-- DATA SUPPLIED follows --

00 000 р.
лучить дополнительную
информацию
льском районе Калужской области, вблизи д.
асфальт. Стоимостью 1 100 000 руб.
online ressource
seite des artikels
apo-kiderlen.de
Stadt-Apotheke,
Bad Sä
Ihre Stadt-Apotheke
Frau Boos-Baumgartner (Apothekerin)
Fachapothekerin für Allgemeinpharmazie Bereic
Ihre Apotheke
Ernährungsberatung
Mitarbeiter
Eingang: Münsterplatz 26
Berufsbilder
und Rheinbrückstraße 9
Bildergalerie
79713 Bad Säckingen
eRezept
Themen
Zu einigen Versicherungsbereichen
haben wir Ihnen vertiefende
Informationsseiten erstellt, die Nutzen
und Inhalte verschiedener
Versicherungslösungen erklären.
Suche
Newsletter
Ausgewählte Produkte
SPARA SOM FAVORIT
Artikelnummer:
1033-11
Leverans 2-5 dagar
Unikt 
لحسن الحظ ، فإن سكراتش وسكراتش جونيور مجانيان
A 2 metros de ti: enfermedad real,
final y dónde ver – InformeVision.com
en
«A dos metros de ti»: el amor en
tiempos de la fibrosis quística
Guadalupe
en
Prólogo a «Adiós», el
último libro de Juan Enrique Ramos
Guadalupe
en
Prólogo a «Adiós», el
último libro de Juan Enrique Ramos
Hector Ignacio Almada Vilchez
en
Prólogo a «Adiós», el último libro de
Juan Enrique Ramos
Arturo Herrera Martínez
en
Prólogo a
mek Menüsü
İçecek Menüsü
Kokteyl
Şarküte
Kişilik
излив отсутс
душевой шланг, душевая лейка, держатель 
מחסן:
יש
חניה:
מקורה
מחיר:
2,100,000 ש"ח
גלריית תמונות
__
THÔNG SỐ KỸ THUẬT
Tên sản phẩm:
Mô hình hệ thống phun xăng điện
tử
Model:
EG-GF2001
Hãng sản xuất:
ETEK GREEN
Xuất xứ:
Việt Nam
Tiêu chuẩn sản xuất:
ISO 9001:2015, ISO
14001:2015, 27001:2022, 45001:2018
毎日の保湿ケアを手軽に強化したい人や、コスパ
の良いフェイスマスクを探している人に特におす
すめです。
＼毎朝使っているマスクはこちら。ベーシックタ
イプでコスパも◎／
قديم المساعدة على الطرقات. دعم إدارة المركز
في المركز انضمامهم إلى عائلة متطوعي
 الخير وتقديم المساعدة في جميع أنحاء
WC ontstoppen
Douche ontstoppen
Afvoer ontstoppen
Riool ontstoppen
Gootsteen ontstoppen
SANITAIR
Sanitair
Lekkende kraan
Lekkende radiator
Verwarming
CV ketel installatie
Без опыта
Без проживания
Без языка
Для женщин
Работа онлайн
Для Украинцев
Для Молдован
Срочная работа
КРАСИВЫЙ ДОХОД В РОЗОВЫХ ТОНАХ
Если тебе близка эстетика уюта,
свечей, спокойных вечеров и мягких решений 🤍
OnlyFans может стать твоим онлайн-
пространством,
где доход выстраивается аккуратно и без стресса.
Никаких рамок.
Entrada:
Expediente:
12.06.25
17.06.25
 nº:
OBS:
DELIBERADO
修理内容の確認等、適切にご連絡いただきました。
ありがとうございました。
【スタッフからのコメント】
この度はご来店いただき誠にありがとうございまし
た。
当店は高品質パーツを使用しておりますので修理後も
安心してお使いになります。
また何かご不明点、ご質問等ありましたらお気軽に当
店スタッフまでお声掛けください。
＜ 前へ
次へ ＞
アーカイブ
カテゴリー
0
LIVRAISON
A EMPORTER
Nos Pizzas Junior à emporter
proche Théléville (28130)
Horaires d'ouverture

-- DATA SUPPLIED concluded --

• **TASK TO COMPLETE**
Could you return exactly the stretch of the data above that starts at the line with "14001:2015, 27001:2022, 45001:2018" and ends at the line with "Работа онлайн", both lines included?

• **RESULT**
14001:2015, 27001:2022, 45001:2018
毎日の保湿ケアを手軽に強化したい人や、コスパ
の良いフェイスマスクを探している人に特におす
すめです。
＼毎朝使っているマスクはこちら。ベーシックタ
イプでコスパも◎／
قديم المساعدة على الطرقات. دعم إدارة المركز
في المركز انضمامهم إلى عائلة متطوعي
 الخير وتقديم المساعدة في جميع أنحاء
WC ontstoppen
Douche ontstoppen
Afvoer ontstoppen
Riool ontstoppen
Gootsteen ontstoppen
SANITAIR
Sanitair
Lekkende kraan
Lekkende radiator
Verwarming
CV ketel installatie
Без опыта
Без проживания
Без языка
Для женщин
Работа онлайн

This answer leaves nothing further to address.